TASK :: In this exercise, print only the lines of the records below from the one with "velocidade ao estender o comprimento da" through the one with "Nos cinéastes favoris", inclusive. Pictures are not part of the copy.

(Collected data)
+-------+
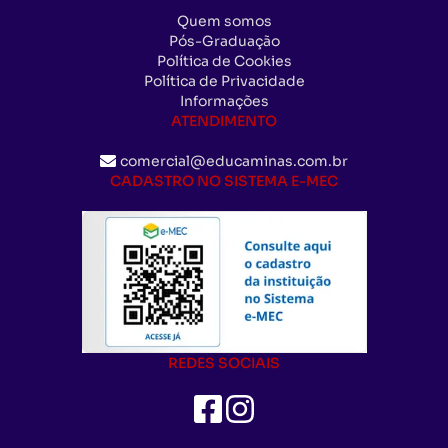
Quem somos
Pós-Graduação
Política de Cookies
Política de Privacidade
Informações
ATENDIMENTO
comercial@educaminas.com.br
CADASTRO NO SISTEMA E-MEC
REDES SOCIAIS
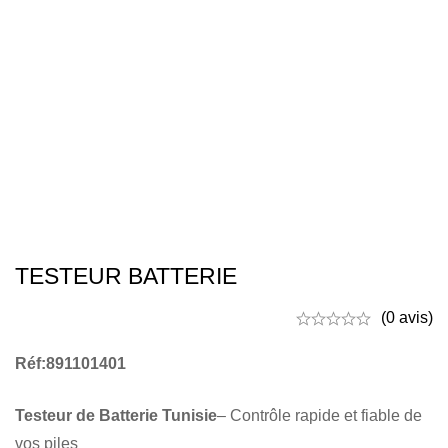
TESTEUR BATTERIE
(0 avis)
Réf:891101401
Testeur de Batterie Tunisie
– Contrôle rapide et fiable de
vos piles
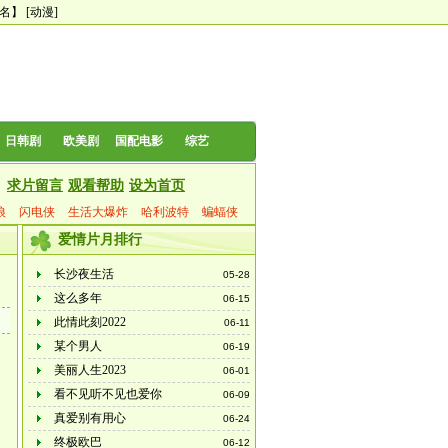
0名】
[动漫]
日韩剧
欧美剧
国配电影
综艺
求片留言
观看帮助
设为首页
狼
闪电侠
生活大爆炸
哈利波特
蝙蝠侠
爱情片月排行
长沙夜生活
05-28
这么多年
06-15
此情此刻2022
06-11
某个男人
06-19
美丽人生2023
06-01
看不见听不见也爱你
06-09
真爱别有用心
06-24
终极欧巴
06-12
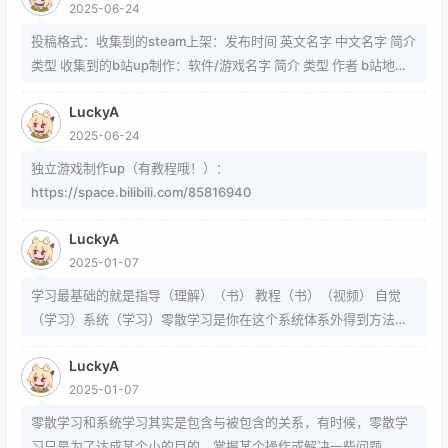
2025-06-24
https://www.zhihu.com/question/54913586/answer/8092801
89 https://www.zhihu.com/question/339693605 事实上用的是
投稿格式：收集到的steam上架：发布时间 英文名字 中文名字 简介
word中的Cambria Math和Helvetica字体弄出来的 但经过试验发
类型 收集到的b站up制作：软件/游戏名字 简介 类型 作者 b站地址
现并不是这样搞出来的，并且这种字体好像只能用英文 知道怎么打
（空间） 宣传视频地址
的就不需要我教了 上标:sup 下标:sub 上标:上标文字 下标:下标文字
LuckyA
当然网页中就需要代码了
2025-06-24
独立游戏制作up（有教程哦！）：
https://space.bilibili.com/85816940
LuckyA
2025-01-07
学习最基础的就是指导（理解）（书） 教程（书）（视频） 自觉
（学习）系统（学习）零散学习是你在这个系统体系外得到方法的
一条途径
LuckyA
2025-01-07
零散学习和系统学习其实是包含与被包含的关系，有时候，零散学
习只是为了达成某个小的目的，掌握某个操作或解决一些问题，而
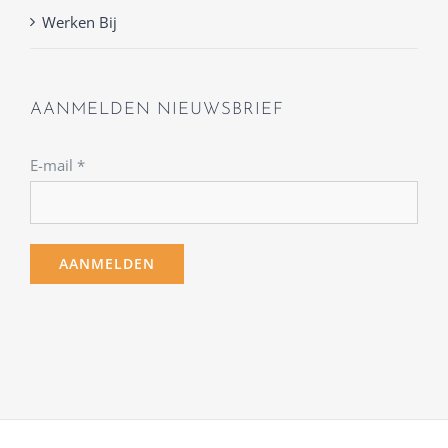
Werken Bij
AANMELDEN NIEUWSBRIEF
E-mail
*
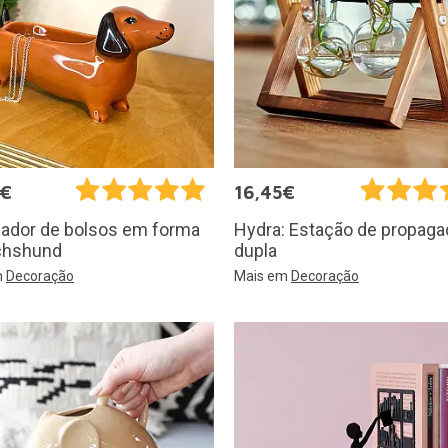
0€
16,45€
iador de bolsos em forma
Hydra: Estação de propag
chshund
dupla
m
Decoração
Mais em
Decoração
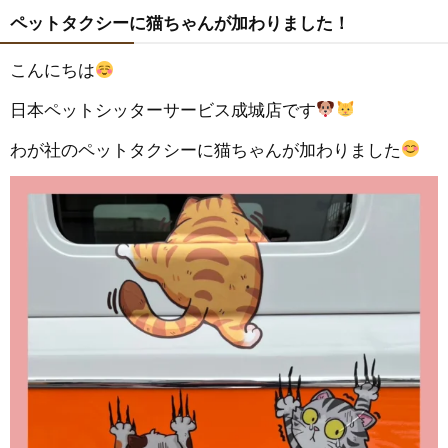
ペットタクシーに猫ちゃんが加わりました！
こんにちは
日本ペットシッターサービス成城店です
わが社のペットタクシーに猫ちゃんが加わりました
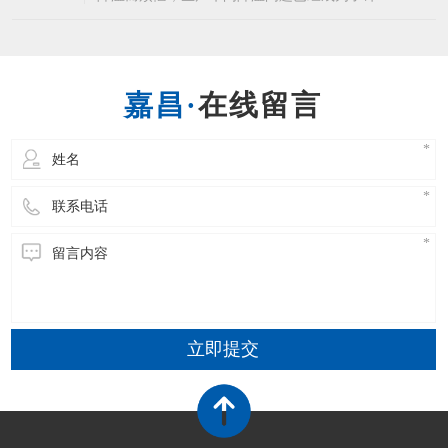
企业的常态了，而为生产车间降温就不得不说到
东莞环保空调这个生产车间降温设备了，相信许
多企业都知道东莞环保空调的优点，省电降温效
果又好。东莞环保空调能够使室内温度下降4-10
在线留言
度左右，温度可以自由调节，温度非常的均匀，
立即提交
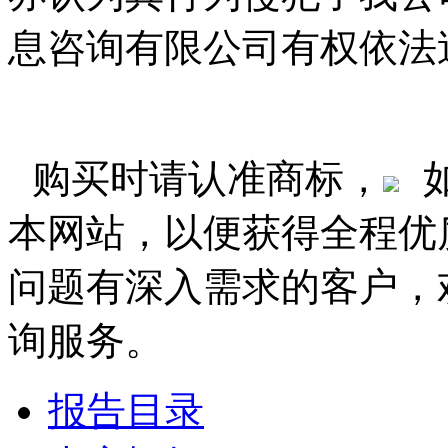
息咨询有限公司有权依法
购买时请认准商标，
本网站，以便获得全程优
问题有深入需求的客户，
询服务。
报告目录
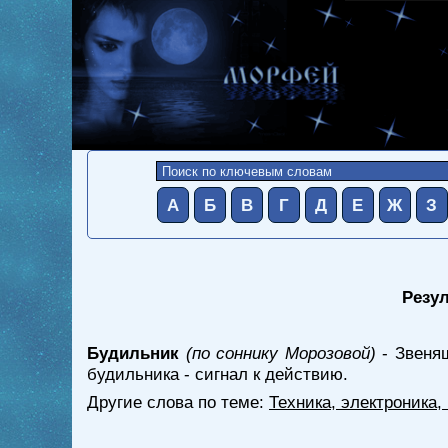
А
Б
В
Г
Д
Е
Ж
З
Резул
Будильник
(по соннику Морозовой)
- Звенящ
будильника - сигнал к действию.
Другие слова по теме:
Техника, электроника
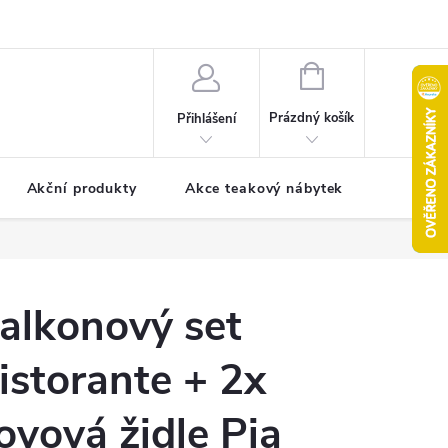
pro reklamaci
Formulář pro odstoupení od smlouvy
NÁKUPNÍ
KOŠÍK
Prázdný košík
Přihlášení
Akční produkty
Akce teakový nábytek
Kontak
alkonový set
istorante + 2x
ovová židle Pia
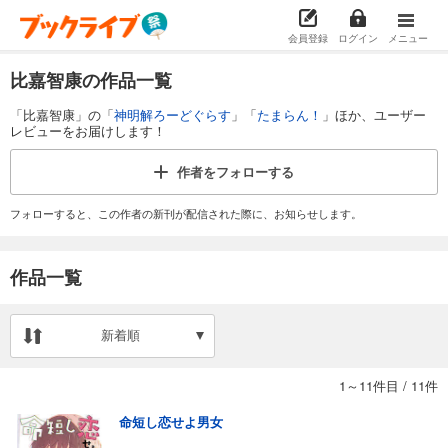
会員登録
ログイン
メニュー
比嘉智康の作品一覧
「比嘉智康」の「
神明解ろーどぐらす
」「
たまらん！
」ほか、ユーザー
レビューをお届けします！
作者を
フォローする
フォローすると、この作者の新刊が配信された際に、お知らせします。
作品一覧
新着順
1～11件目
/
11件
命短し恋せよ男女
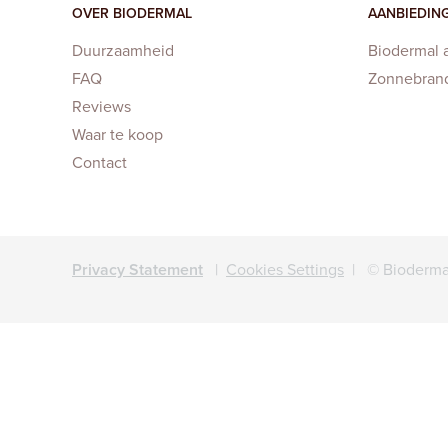
OVER BIODERMAL
AANBIEDIN
Duurzaamheid
Biodermal 
FAQ
Zonnebran
Reviews
Waar te koop
Contact
Privacy Statement
|
Cookies Settings
| © Bioderma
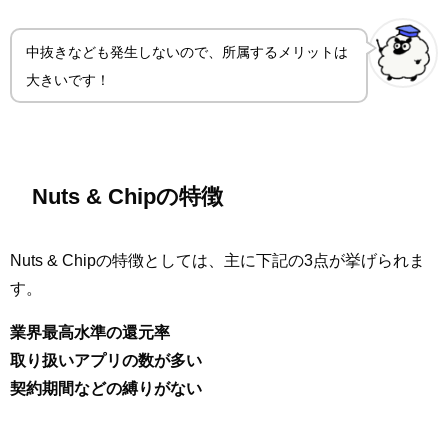
中抜きなども発生しないので、所属するメリットは
大きいです！
Nuts & Chipの特徴
Nuts & Chipの特徴としては、主に下記の3点が挙げられま
す。
業界最高水準の還元率
取り扱いアプリの数が多い
契約期間などの縛りがない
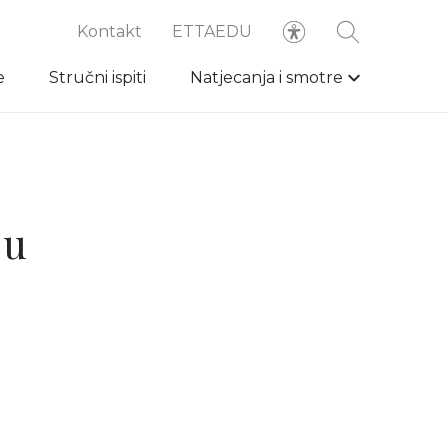
Kontakt
ETTAEDU
e
Stručni ispiti
Natjecanja i smotre
ju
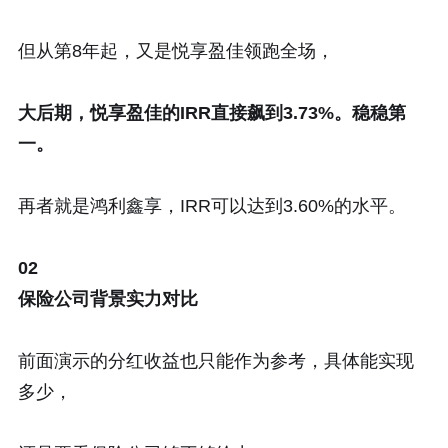
但从第8年起，又是悦享盈佳领跑全场，
大后期，悦享盈佳的IRR直接飙到3.73%。稳稳第
一。
再者就是鸿利鑫享，IRR可以达到3.60%的水平。
02
保险公司背景实力对比
前面演示的分红收益也只能作为参考，具体能实现
多少，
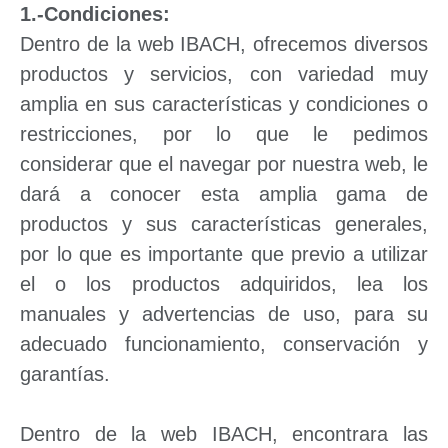
1.-Condiciones:
Dentro de la web IBACH, ofrecemos diversos
productos y servicios, con variedad muy
amplia en sus características y condiciones o
restricciones, por lo que le pedimos
considerar que el navegar por nuestra web, le
dará a conocer esta amplia gama de
productos y sus características generales,
por lo que es importante que previo a utilizar
el o los productos adquiridos, lea los
manuales y advertencias de uso, para su
adecuado funcionamiento, conservación y
garantías.
Dentro de la web IBACH, encontrara las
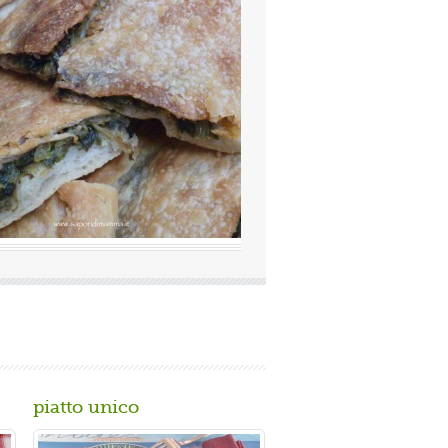
lutazione media:
(0 / 5)
mosissima a Napoli Ingredienti Per la
imacinata a pietra 0 10 g di lievito di
piatto unico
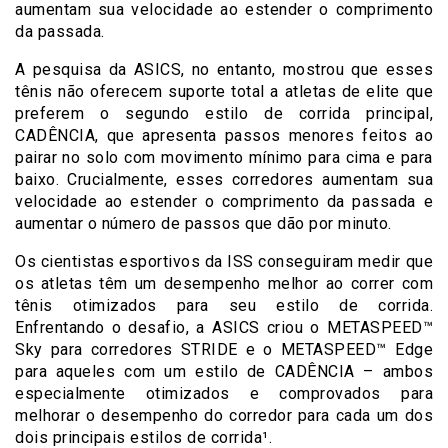
aumentam sua velocidade ao estender o comprimento
da passada.
A pesquisa da ASICS, no entanto, mostrou que esses
tênis não oferecem suporte total a atletas de elite que
preferem o segundo estilo de corrida principal,
CADÊNCIA, que apresenta passos menores feitos ao
pairar no solo com movimento mínimo para cima e para
baixo. Crucialmente, esses corredores aumentam sua
velocidade ao estender o comprimento da passada e
aumentar o número de passos que dão por minuto.
Os cientistas esportivos da ISS conseguiram medir que
os atletas têm um desempenho melhor ao correr com
tênis otimizados para seu estilo de corrida.
Enfrentando o desafio, a ASICS criou o METASPEED™
Sky para corredores STRIDE e o METASPEED™ Edge
para aqueles com um estilo de CADÊNCIA – ambos
especialmente otimizados e comprovados para
melhorar o desempenho do corredor para cada um dos
dois principais estilos de corrida¹.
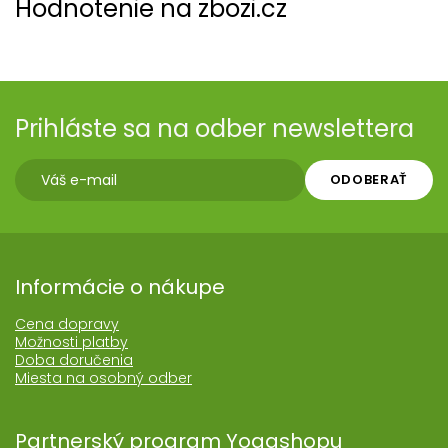
Hodnotenie na zbozi.cz
Prihláste sa na odber newslettera
ODOBERAŤ
Informácie o nákupe
Cena dopravy
Možnosti platby
Doba doručenia
Miesta na osobný odber
Partnerský program Yogashopu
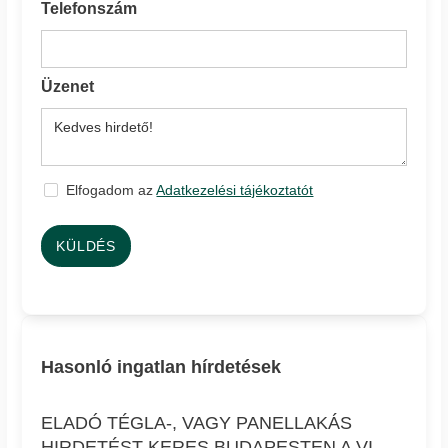
Telefonszám
Üzenet
Elfogadom az
Adatkezelési tájékoztatót
KÜLDÉS
Hasonló ingatlan hírdetések
ELADÓ TÉGLA-, VAGY PANELLAKÁS
HIRDETÉST KERES BUDAPESTEN A VI.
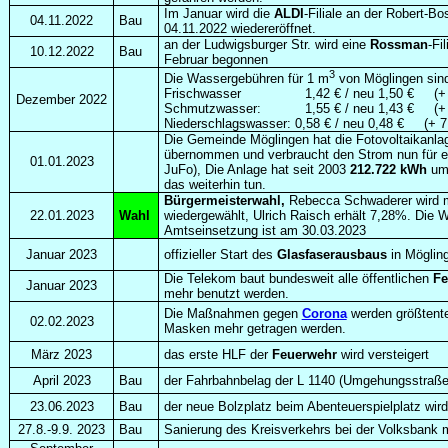
Im Januar wird die
ALDI
-Filiale an der Robert-B
04.11.2022
Bau
04.11.2022 wiedereröffnet.
an der Ludwigsburger Str. wird eine
Rossman
-Fi
10.12.2022
Bau
Februar begonnen
3
Die Wassergebühren für 1 m
von Möglingen sind 
Frischwasser 1,42 € / neu 1,50 € (+ 
Dezember 2022
Schmutzwasser: 1,55 € / neu 1,43 € (+
Niederschlagswasser: 0,58 € / neu 0,48 € (+
Die Gemeinde Möglingen hat die Fotovoltaikanla
übernommen und verbraucht den Strom nun für e
01.01.2023
JuFo), Die Anlage hat seit 2003
212.722 kWh
umw
das weiterhin tun.
Bürgermeisterwahl,
Rebecca Schwaderer wird 
22.01.2023
Wahl
wiedergewählt, Ulrich Raisch erhält 7,28%. Die Wa
Amtseinsetzung ist am 30.03.2023
Januar 2023
offizieller Start des
Glasfaserausbaus
in Möglin
Die Telekom baut bundesweit alle öffentlichen
Fe
Januar 2023
mehr benutzt werden.
Die Maßnahmen gegen
Corona
werden größtent
02.02.2023
Masken mehr getragen werden.
März 2023
das erste HLF der
Feuerwehr
wird versteigert
April 2023
Bau
der Fahrbahnbelag der L 1140 (Umgehungsstraße) 
23.06.2023
Bau
der neue Bolzplatz beim Abenteuerspielplatz wird
27.8.-9.9. 2023
Bau
Sanierung des Kreisverkehrs bei der Volksbank 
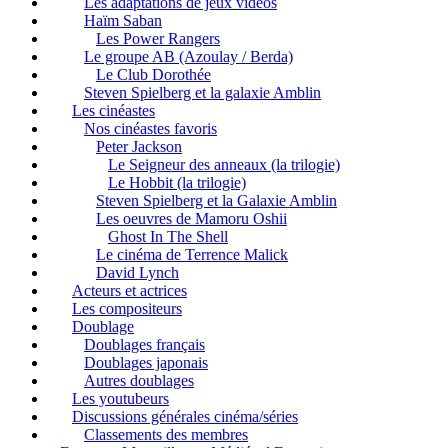
Les adaptations de jeux vidéos
Haïm Saban
Les Power Rangers
Le groupe AB (Azoulay / Berda)
Le Club Dorothée
Steven Spielberg et la galaxie Amblin
Les cinéastes
Nos cinéastes favoris
Peter Jackson
Le Seigneur des anneaux (la trilogie)
Le Hobbit (la trilogie)
Steven Spielberg et la Galaxie Amblin
Les oeuvres de Mamoru Oshii
Ghost In The Shell
Le cinéma de Terrence Malick
David Lynch
Acteurs et actrices
Les compositeurs
Doublage
Doublages français
Doublages japonais
Autres doublages
Les youtubeurs
Discussions générales cinéma/séries
Classements des membres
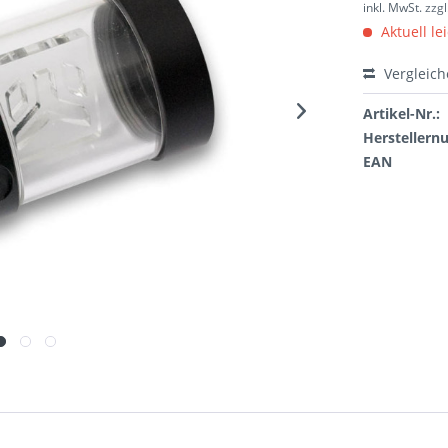
inkl. MwSt.
zzg
Aktuell le
Vergleic
Artikel-Nr.:
Hersteller
EAN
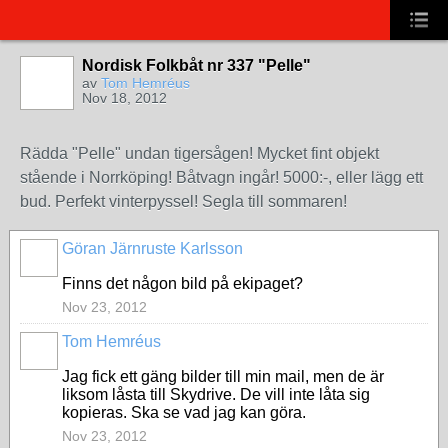
Nordisk Folkbåt nr 337 "Pelle"
av
Tom Hemréus
Nov 18, 2012
Rädda "Pelle" undan tigersågen! Mycket fint objekt
stående i Norrköping! Båtvagn ingår! 5000:-, eller lägg ett
bud. Perfekt vinterpyssel! Segla till sommaren!
Göran Järnruste Karlsson
Finns det någon bild på ekipaget?
Nov 23, 2012
Tom Hemréus
Jag fick ett gäng bilder till min mail, men de är
liksom låsta till Skydrive. De vill inte låta sig
kopieras. Ska se vad jag kan göra.
Nov 23, 2012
+-------+
TASK RESPONSE ::
velocidade ao estender o comprimento da passada e
aumentar o número de passos que dão por minuto.
Os cientistas esportivos da ISS conseguiram medir que
os atletas têm um desempenho melhor ao correr com
tênis otimizados para seu estilo de corrida.
Enfrentando o desafio, a ASICS criou o METASPEED™
Sky para corredores STRIDE e o METASPEED™ Edge
para aqueles com um estilo de CADÊNCIA – ambos
especialmente otimizados e comprovados para
melhorar o desempenho do corredor para cada um dos
dois principais estilos de corrida¹.
Hodnotenie na zbozi.cz
Prihláste sa na odber newslettera
ODOBERAŤ
Informácie o nákupe
Cena dopravy
Možnosti platby
Doba doručenia
Miesta na osobný odber
Partnerský program Yogashopu
Telefonszám
Üzenet
Elfogadom az
Adatkezelési tájékoztatót
KÜLDÉS
Hasonló ingatlan hírdetések
ELADÓ TÉGLA-, VAGY PANELLAKÁS
HIRDETÉST KERES BUDAPESTEN A VI.
Im Januar wird die
ALDI
-Filiale an der Robert-B
04.11.2022
Bau
04.11.2022 wiedereröffnet.
an der Ludwigsburger Str. wird eine
Rossman
-Fi
10.12.2022
Bau
Februar begonnen
3
Die Wassergebühren für 1 m
von Möglingen sind 
Frischwasser 1,42 € / neu 1,50 € (+ 
Dezember 2022
Schmutzwasser: 1,55 € / neu 1,43 € (+
Niederschlagswasser: 0,58 € / neu 0,48 € (+
Die Gemeinde Möglingen hat die Fotovoltaikanla
übernommen und verbraucht den Strom nun für e
01.01.2023
JuFo), Die Anlage hat seit 2003
212.722 kWh
umw
das weiterhin tun.
Bürgermeisterwahl,
Rebecca Schwaderer wird 
22.01.2023
Wahl
wiedergewählt, Ulrich Raisch erhält 7,28%. Die Wa
Amtseinsetzung ist am 30.03.2023
Januar 2023
offizieller Start des
Glasfaserausbaus
in Möglin
Die Telekom baut bundesweit alle öffentlichen
Fe
Januar 2023
mehr benutzt werden.
Die Maßnahmen gegen
Corona
werden größtent
02.02.2023
Masken mehr getragen werden.
März 2023
das erste HLF der
Feuerwehr
wird versteigert
April 2023
Bau
der Fahrbahnbelag der L 1140 (Umgehungsstraße) 
23.06.2023
Bau
der neue Bolzplatz beim Abenteuerspielplatz wird
27.8.-9.9. 2023
Bau
Sanierung des Kreisverkehrs bei der Volksbank 
Les adaptations de jeux vidéos
Haïm Saban
Les Power Rangers
Le groupe AB (Azoulay / Berda)
Le Club Dorothée
Steven Spielberg et la galaxie Amblin
Les cinéastes
Nos cinéastes favoris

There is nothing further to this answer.